Cannot submit profile jobs or preview assets (IBM Knowledge Catalog)

If you are profiling an asset in a catalog or a project fails, you might encounter the error: FAILED TO SUBMIT JOB: Job failed to start.

In addition, if you are trying to preview an asset when data protection rules are applied, you might encounter the error: An error occurred attempting to preview this asset.

These errors might be caused by an issue with the instance of IBM Analytics Engine powered by Apache Spark that is used for profiling and previewing. To check the Analytics Engine instance and eventually fix the issue, complete the following steps:

  1. Log in to the your Red Hat OpenShift cluster as a cluster administrator:

    oc login <OpenShift_URL:port>
    
  2. Log in to the profiling pod:

    a. Identify the profiling pod by running the following command:

    oc get pod | grep wdp-profiling
    

    This command can return a list of pods. Select the pod where the name prefix corresponds exactly to wdp-profiling.

    b. Log in to this pod by using the following command:

    oc rsh <podName>
    

    Example: oc rsh wdp-profiling-d989b575b-v85wx

  3. Complete these checks:

    • If vaults are enabled in your environment, go to the /etc/.secrets directory and make sure the INSTANCE_API_KEY and ANALYTICS_ENGINE_INSTANCE_ID secrets files are available.

      To obtain the INSTANCE_API_KEY and ANALYTICS_ENGINE_INSTANCE_ID values, run the following commands:

      cat /etc/.secrets/INSTANCE_API_KEY
      
      cat /etc/.secrets/ANALYTICS_ENGINE_INSTANCE_ID
      
    • If vaults are not enabled in your environment, check the following environment variables and make sure they have values set:

      • INSTANCE_API_KEY
      • INSTANCE_USER
      • ANALYTICS_ENGINE_INSTANCE_ID

      Use the following command:

      env | grep -i instance
      

      The output should look similar to this example:

      INSTANCE_API_KEY=UJQzjcf6HJcR6IAUilR3fYu3qbvPoCnVX6mc1eN6
      INSTANCE_USER=__internal_profiler__
      ANALYTICS_ENGINE_INSTANCE_ID=1654844464492037
      

    All of these environment variables or secrets files must be available. Otherwise, there's a serious problem with the installation.

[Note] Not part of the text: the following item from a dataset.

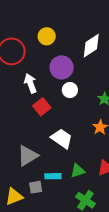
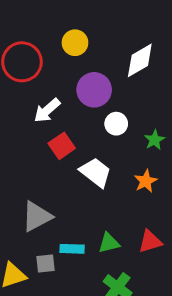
white arrow: (30, 83) -> (47, 110), turned -114
white circle: (70, 90) -> (116, 124), moved
white trapezoid: (62, 139) -> (96, 172), moved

  4. Generate an API token for the instance user:

    curl -k -sS -X POST -H 'Content-Type: application/json' -d '{"username":"<INSTANCE_USER>","api_key":"<INSTANCE_API_KEY>"}' https://<CPDHost>/icp4d-api/v1/authorize
    

    This command returns a JSON object with the token.

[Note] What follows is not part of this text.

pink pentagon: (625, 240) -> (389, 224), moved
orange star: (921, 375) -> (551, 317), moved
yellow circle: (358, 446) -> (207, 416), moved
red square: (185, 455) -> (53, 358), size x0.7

  5. Look for the keyword token in the returned JSON. Copy the value of that property and export it to a variable TOKEN by using the command export TOKEN=<token>.

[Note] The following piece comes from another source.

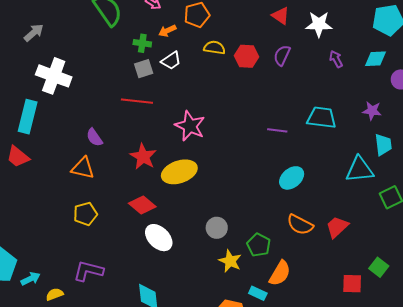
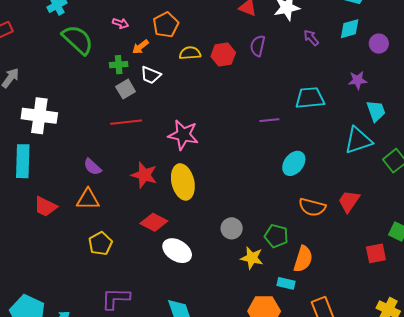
white trapezoid: (171, 61) -> (151, 75), turned 70
red trapezoid: (18, 157) -> (45, 207), moved
yellow ellipse: (179, 172) -> (183, 182), turned -72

  6. Get instance details and check whether the instance is in RUNNING state:

    curl -k -sS -X GET https://<CPDHost>/zen-data-ui/v3/service_instances/<ANALYTICS_ENGINE_INSTANCE_ID>?include_service_status=true --header 'Accept: application/json' --header "Authorization: Bearer $TOKEN"
    

    The response should look similar to this example:

    {"service_instance":{"addon_type":"spark","addon_version":"4.5.0","connection_info":{"History server endpoint":"$HOST/v2/spark/v3/instances/f32a7728-eb57-4300-a5b4-bb0f772b9964/spark_history_server","Spark jobs V2 endpoint":"$HOST/ae/spark/v2/f32a7728-eb57-4300-a5b4-bb0f772b9964/v2/jobs","Spark jobs V3 endpoint":"$HOST/v2/spark/v3/instances/f32a7728-eb57-4300-a5b4-bb0f772b9964/spark/applications","Spark kernel endpoint":"$HOST/v2/spark/ae/f32a7728-eb57-4300-a5b4-bb0f772b9964/jkg/api/kernels","View history server":"$HOST/v2/spark/v3/instances/f32a7728-eb57-4300-a5b4-bb0f772b9964/spark_history_ui/"},"created_at":"2022-06-10T07:01:04.502057Z","display_name":"ProfHbIntrnl","id":"1654844464492037","instance_identifiers":null,"metadata":{"volumeName":"wkc::ProfStgIntrnl"},"misc_data":{},"namespace":"wkc","owner_uid":"1000331001","owner_username":"__internal_profiler__","parameters":{"file_server":{"start":true},"storageClass":"managed-nfs-storage","storageSize":"5Gi","volumeName":"wkc::ProfStgIntrnl"},"provision_status":"PROVISIONED","resources":{},"roles":["Admin"],"updated_at":"2022-07-22T06:10:16.092222Z","zen_service_instance_info":{"docker_registry_prefix":"icr.io/cpopen/cpfs"}},"services_status":"RUNNING"}
    

    The value of the keyword services_status should be RUNNING.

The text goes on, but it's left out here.